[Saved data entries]
-.-.-
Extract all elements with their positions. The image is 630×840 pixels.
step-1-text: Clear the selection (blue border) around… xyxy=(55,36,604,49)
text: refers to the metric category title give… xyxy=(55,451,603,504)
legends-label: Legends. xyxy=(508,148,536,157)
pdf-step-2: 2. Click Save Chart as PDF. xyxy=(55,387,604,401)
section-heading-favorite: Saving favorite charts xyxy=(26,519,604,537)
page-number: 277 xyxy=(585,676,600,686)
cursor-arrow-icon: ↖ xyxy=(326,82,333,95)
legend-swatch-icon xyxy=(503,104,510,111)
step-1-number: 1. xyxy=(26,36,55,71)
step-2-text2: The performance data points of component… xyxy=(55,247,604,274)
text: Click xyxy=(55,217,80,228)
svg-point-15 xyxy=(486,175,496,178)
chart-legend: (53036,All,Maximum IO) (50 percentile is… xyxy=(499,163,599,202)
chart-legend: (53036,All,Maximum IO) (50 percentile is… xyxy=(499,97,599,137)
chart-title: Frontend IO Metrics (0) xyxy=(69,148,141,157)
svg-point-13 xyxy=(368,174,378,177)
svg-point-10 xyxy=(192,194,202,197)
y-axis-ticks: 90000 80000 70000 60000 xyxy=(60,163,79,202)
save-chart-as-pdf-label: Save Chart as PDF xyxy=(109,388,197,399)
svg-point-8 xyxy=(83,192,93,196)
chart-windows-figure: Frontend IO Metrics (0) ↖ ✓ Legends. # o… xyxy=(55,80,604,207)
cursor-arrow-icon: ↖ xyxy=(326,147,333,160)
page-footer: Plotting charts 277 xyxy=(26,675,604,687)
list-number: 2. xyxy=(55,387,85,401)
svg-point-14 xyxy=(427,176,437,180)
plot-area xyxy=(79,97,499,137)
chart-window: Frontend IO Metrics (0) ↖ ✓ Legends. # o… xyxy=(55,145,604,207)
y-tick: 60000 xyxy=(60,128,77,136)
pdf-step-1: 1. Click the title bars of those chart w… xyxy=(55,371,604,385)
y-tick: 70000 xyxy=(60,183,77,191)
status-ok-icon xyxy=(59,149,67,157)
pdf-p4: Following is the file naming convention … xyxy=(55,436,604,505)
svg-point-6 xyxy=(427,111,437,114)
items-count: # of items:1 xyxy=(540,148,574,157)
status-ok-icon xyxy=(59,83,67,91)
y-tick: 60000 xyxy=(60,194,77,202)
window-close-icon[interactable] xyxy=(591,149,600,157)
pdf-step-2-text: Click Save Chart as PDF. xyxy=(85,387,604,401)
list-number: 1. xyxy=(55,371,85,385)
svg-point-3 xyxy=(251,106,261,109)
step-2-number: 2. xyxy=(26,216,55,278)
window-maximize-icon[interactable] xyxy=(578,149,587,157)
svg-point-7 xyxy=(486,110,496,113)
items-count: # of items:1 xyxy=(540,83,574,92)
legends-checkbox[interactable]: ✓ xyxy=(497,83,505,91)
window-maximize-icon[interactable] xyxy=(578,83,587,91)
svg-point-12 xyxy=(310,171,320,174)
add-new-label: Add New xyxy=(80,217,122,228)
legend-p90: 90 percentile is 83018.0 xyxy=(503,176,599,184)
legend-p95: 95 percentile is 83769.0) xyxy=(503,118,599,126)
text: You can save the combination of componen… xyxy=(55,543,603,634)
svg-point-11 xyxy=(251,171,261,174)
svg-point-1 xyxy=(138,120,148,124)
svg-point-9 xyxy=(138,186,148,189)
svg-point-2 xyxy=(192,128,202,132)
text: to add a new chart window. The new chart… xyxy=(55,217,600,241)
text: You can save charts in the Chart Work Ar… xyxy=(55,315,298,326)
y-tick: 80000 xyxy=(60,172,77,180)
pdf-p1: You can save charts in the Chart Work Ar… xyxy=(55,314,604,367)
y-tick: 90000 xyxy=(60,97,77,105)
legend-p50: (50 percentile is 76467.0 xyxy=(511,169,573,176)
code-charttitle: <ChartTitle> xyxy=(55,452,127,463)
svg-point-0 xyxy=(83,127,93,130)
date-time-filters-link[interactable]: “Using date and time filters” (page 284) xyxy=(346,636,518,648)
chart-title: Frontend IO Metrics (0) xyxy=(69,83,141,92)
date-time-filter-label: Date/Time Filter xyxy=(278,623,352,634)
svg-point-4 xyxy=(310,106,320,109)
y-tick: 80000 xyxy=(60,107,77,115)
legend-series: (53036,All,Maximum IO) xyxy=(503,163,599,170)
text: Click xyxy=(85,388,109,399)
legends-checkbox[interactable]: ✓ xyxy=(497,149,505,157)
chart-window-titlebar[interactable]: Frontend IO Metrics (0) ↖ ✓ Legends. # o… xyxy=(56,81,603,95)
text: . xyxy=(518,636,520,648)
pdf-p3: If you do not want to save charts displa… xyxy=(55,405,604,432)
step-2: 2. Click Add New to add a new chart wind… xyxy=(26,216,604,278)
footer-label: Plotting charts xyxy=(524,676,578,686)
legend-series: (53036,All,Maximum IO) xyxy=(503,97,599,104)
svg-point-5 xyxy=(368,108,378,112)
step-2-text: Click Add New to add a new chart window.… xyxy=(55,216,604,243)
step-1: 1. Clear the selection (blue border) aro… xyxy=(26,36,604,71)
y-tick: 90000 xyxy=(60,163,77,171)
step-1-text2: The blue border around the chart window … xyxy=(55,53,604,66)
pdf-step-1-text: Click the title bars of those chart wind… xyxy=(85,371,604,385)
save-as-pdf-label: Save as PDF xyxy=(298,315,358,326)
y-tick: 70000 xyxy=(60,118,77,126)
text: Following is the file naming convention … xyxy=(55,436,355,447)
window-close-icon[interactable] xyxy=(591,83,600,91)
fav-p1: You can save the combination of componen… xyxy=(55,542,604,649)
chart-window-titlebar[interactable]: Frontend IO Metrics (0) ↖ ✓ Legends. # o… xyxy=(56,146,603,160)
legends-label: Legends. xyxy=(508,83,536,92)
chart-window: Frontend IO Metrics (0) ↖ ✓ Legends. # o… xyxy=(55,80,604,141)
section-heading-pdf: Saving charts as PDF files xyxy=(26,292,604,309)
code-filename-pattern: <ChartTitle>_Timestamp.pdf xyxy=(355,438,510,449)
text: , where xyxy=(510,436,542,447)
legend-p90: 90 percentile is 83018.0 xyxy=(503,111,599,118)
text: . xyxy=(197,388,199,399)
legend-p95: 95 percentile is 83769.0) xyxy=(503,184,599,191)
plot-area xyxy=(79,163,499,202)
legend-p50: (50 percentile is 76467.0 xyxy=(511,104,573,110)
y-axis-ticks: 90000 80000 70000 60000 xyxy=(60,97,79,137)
-.-.-
EXERCISE GOAL: Retype the data. Keep every word as it stands.

WORKED SOLUTION:
Extract all elements with their positions. The image is 630×840 pixels.
step-1-text: Clear the selection (blue border) around… xyxy=(55,36,604,49)
text: refers to the metric category title give… xyxy=(55,451,603,504)
legends-label: Legends. xyxy=(508,148,536,157)
pdf-step-2: 2. Click Save Chart as PDF. xyxy=(55,387,604,401)
section-heading-favorite: Saving favorite charts xyxy=(26,519,604,537)
page-number: 277 xyxy=(585,676,600,686)
cursor-arrow-icon: ↖ xyxy=(326,82,333,95)
legend-swatch-icon xyxy=(503,104,510,111)
step-1-number: 1. xyxy=(26,36,55,71)
step-2-text2: The performance data points of component… xyxy=(55,247,604,274)
text: Click xyxy=(55,217,80,228)
svg-point-15 xyxy=(486,175,496,178)
chart-legend: (53036,All,Maximum IO) (50 percentile is… xyxy=(499,163,599,202)
chart-legend: (53036,All,Maximum IO) (50 percentile is… xyxy=(499,97,599,137)
chart-title: Frontend IO Metrics (0) xyxy=(69,148,141,157)
svg-point-13 xyxy=(368,174,378,177)
svg-point-10 xyxy=(192,194,202,197)
y-axis-ticks: 90000 80000 70000 60000 xyxy=(60,163,79,202)
save-chart-as-pdf-label: Save Chart as PDF xyxy=(109,388,197,399)
svg-point-8 xyxy=(83,192,93,196)
chart-windows-figure: Frontend IO Metrics (0) ↖ ✓ Legends. # o… xyxy=(55,80,604,207)
cursor-arrow-icon: ↖ xyxy=(326,147,333,160)
page-footer: Plotting charts 277 xyxy=(26,675,604,687)
list-number: 2. xyxy=(55,387,85,401)
svg-point-14 xyxy=(427,176,437,180)
plot-area xyxy=(79,97,499,137)
chart-window: Frontend IO Metrics (0) ↖ ✓ Legends. # o… xyxy=(55,145,604,207)
y-tick: 60000 xyxy=(60,128,77,136)
pdf-step-1: 1. Click the title bars of those chart w… xyxy=(55,371,604,385)
y-tick: 70000 xyxy=(60,183,77,191)
status-ok-icon xyxy=(59,149,67,157)
pdf-p4: Following is the file naming convention … xyxy=(55,436,604,505)
svg-point-6 xyxy=(427,111,437,114)
items-count: # of items:1 xyxy=(540,148,574,157)
status-ok-icon xyxy=(59,83,67,91)
y-tick: 60000 xyxy=(60,194,77,202)
window-close-icon[interactable] xyxy=(591,149,600,157)
pdf-step-2-text: Click Save Chart as PDF. xyxy=(85,387,604,401)
list-number: 1. xyxy=(55,371,85,385)
svg-point-3 xyxy=(251,106,261,109)
step-2-number: 2. xyxy=(26,216,55,278)
window-maximize-icon[interactable] xyxy=(578,149,587,157)
svg-point-7 xyxy=(486,110,496,113)
items-count: # of items:1 xyxy=(540,83,574,92)
legends-checkbox[interactable]: ✓ xyxy=(497,83,505,91)
window-maximize-icon[interactable] xyxy=(578,83,587,91)
svg-point-12 xyxy=(310,171,320,174)
add-new-label: Add New xyxy=(80,217,122,228)
legend-p90: 90 percentile is 83018.0 xyxy=(503,176,599,184)
legend-p95: 95 percentile is 83769.0) xyxy=(503,118,599,126)
text: You can save the combination of componen… xyxy=(55,543,603,634)
svg-point-11 xyxy=(251,171,261,174)
svg-point-1 xyxy=(138,120,148,124)
svg-point-9 xyxy=(138,186,148,189)
svg-point-2 xyxy=(192,128,202,132)
text: to add a new chart window. The new chart… xyxy=(55,217,600,241)
text: You can save charts in the Chart Work Ar… xyxy=(55,315,298,326)
y-tick: 80000 xyxy=(60,172,77,180)
pdf-p1: You can save charts in the Chart Work Ar… xyxy=(55,314,604,367)
y-tick: 90000 xyxy=(60,97,77,105)
legend-p50: (50 percentile is 76467.0 xyxy=(511,169,573,176)
code-charttitle: <ChartTitle> xyxy=(55,452,127,463)
svg-point-0 xyxy=(83,127,93,130)
date-time-filters-link[interactable]: “Using date and time filters” (page 284) xyxy=(346,636,518,648)
chart-title: Frontend IO Metrics (0) xyxy=(69,83,141,92)
date-time-filter-label: Date/Time Filter xyxy=(278,623,352,634)
svg-point-4 xyxy=(310,106,320,109)
y-tick: 80000 xyxy=(60,107,77,115)
legend-series: (53036,All,Maximum IO) xyxy=(503,163,599,170)
text: Click xyxy=(85,388,109,399)
legends-checkbox[interactable]: ✓ xyxy=(497,149,505,157)
chart-window-titlebar[interactable]: Frontend IO Metrics (0) ↖ ✓ Legends. # o… xyxy=(56,81,603,95)
text: . xyxy=(518,636,520,648)
pdf-p3: If you do not want to save charts displa… xyxy=(55,405,604,432)
step-2: 2. Click Add New to add a new chart wind… xyxy=(26,216,604,278)
footer-label: Plotting charts xyxy=(524,676,578,686)
legend-series: (53036,All,Maximum IO) xyxy=(503,97,599,104)
svg-point-5 xyxy=(368,108,378,112)
step-2-text: Click Add New to add a new chart window.… xyxy=(55,216,604,243)
step-1: 1. Clear the selection (blue border) aro… xyxy=(26,36,604,71)
y-tick: 90000 xyxy=(60,163,77,171)
step-1-text2: The blue border around the chart window … xyxy=(55,53,604,66)
pdf-step-1-text: Click the title bars of those chart wind… xyxy=(85,371,604,385)
save-as-pdf-label: Save as PDF xyxy=(298,315,358,326)
y-tick: 70000 xyxy=(60,118,77,126)
text: Following is the file naming convention … xyxy=(55,436,355,447)
window-close-icon[interactable] xyxy=(591,83,600,91)
fav-p1: You can save the combination of componen… xyxy=(55,542,604,649)
chart-window-titlebar[interactable]: Frontend IO Metrics (0) ↖ ✓ Legends. # o… xyxy=(56,146,603,160)
legends-label: Legends. xyxy=(508,83,536,92)
chart-window: Frontend IO Metrics (0) ↖ ✓ Legends. # o… xyxy=(55,80,604,141)
section-heading-pdf: Saving charts as PDF files xyxy=(26,292,604,309)
code-filename-pattern: <ChartTitle>_Timestamp.pdf xyxy=(355,438,510,449)
text: , where xyxy=(510,436,542,447)
legend-p90: 90 percentile is 83018.0 xyxy=(503,111,599,118)
text: . xyxy=(197,388,199,399)
legend-p95: 95 percentile is 83769.0) xyxy=(503,184,599,191)
plot-area xyxy=(79,163,499,202)
legend-p50: (50 percentile is 76467.0 xyxy=(511,104,573,110)
y-axis-ticks: 90000 80000 70000 60000 xyxy=(60,97,79,137)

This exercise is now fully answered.